Air Missions: HIND alighted in a quiet Steam clearing last week. A £13 Early Access effort from a studio with a mediocrity-stuffed back catalogue, my expectations were lower than an Operation Chastise Lancaster prior to play. After an afternoon of tree tousling, tank trashing, and RPG eating, I’m happy to be able to report that 3Division’s WIP whirlybird game is not only not awful, it possesses that most beguiling of qualities, potential.
To turn Air Missions: HIND from a weekend wonder into something switch-shy military gamers will still be playing a year from now, all 3Division need to do is push their current campaign designer under a bus* and read/heed the following paragraphs.
*ideally a steamroller
At present the game boasts the crude reality-rooted physics, satisfying slaughter tools, and serviceable vistas and virtual cockpits it needs to thrive in the sim-light sector. What it lacks and, depressingly, seems to have no interest in acquiring, is compelling reasons for long-term aviation. Once you’ve hovered, rocketed and chain-gunned your way through the claustrophobic randomness-bereft sortie sequence (currently seven missions are flyable) unlocking all available munitions in the process, and messed around with the destroy-all-targets-as-rapidly-as-possible instant action modes, there’s nowt to do but bimble about the East European and Central Asian maps bewailing the lack of random mission generation.
As I’ve pointed out previously, dynamic campaigns don’t need to be elaborate or expensive to enchant. Allow us to move a few ground units around a chessboard strat map. Give us responsibility for protecting and supplying a few Combat Lynx-style FOBs. Provide us with anything except sorties that never change or influence – sorties that compound failure by wheeling out that unspeakable abomination, the ‘retry mission’ button.
* * * * *
Very few outfits demo as diligently or generously as Battlefront. The free three-scenario slab of the Bulge-focussed Combat Mission: Final Blitzkrieg that reported for duty a few hours ago will, I suspect, keep me happily Sherman shepherding and Fallschirmjäger foraying for days to come.

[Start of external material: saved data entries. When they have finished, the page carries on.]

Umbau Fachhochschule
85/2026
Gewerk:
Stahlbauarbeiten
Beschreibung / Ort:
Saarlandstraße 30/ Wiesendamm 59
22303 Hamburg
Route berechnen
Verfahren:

A quick burst of the 45-minute training mission (a dinky platoon-sized assault on Lutrebois, a hamlet a couple of miles south-east of Bastogne) has already taught me to be very wary of wayside snowdrifts (the Greyhound on the left is hopelessly bogged) and ignore briefing instructions about suppression at my peril.

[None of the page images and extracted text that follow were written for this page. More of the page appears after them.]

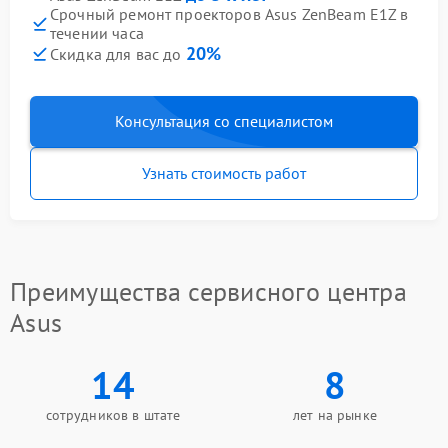
Срочный ремонт проекторов Asus ZenBeam E1Z в
течении часа
20%
Скидка для вас до
Консультация со специалистом
Узнать стоимость работ
Преимущества сервисного центра
Asus
14
8
сотрудников в штате
лет на рынке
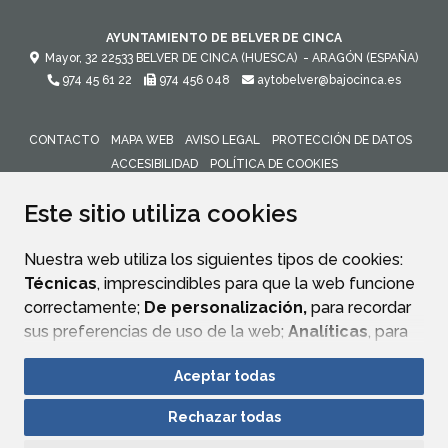
AYUNTAMIENTO DE BELVER DE CINCA
Mayor, 32
22533
BELVER DE CINCA (HUESCA)
- ARAGÓN
(ESPAÑA)
974 45 61 22
974 456 048
aytobelver@bajocinca.es
CONTACTO
MAPA WEB
AVISO LEGAL
PROTECCIÓN DE DATOS
ACCESIBILIDAD
POLÍTICA DE COOKIES
ENLACE 
Este sitio utiliza cookies
Nuestra web utiliza los siguientes tipos de cookies:
Técnicas
, imprescindibles para que la web funcione
correctamente;
De personalización,
para recordar
sus preferencias de uso de la web;
Analíticas
, para
mejorar el funcionamiento de la web y sus servicios.
Aceptar todas
Si acepta pulsando el botón
“Aceptar todas”
Rechazar todas
consideramos que acepta su uso. Si pulsa el botón
“Rechazar todas”
o continúa navegando sin realizar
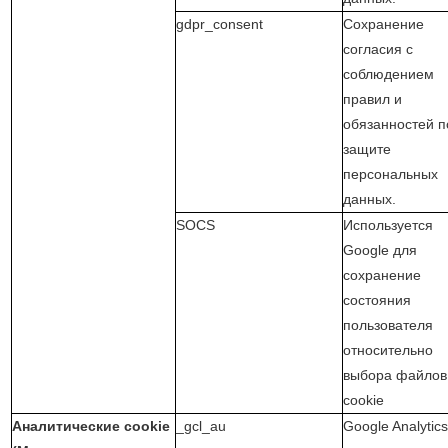
gdpr_consent
Сохранение
согласия с
соблюдением
правил и
обязанностей п
защите
персональных
данных.
SOCS
Используется
Google для
сохранение
состояния
пользователя
относительно
выбора файлов
cookie
Аналитические cookie
_gcl_au
Google Analytic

Rapid reconnaissance of the larger 80-minute ‘A December morning’ (A US infantry company with Shermans and halftracks in support endeavour to secure a road net north of Trois Ponts) and ‘Battle for Chaumont’ (A sizeable German attack involving StuGs, Jagdpanzer IVs and Green Devils) suggests I’ve got a weekend of tough tactical choices and eye-watering butcher’s bills ahead of me.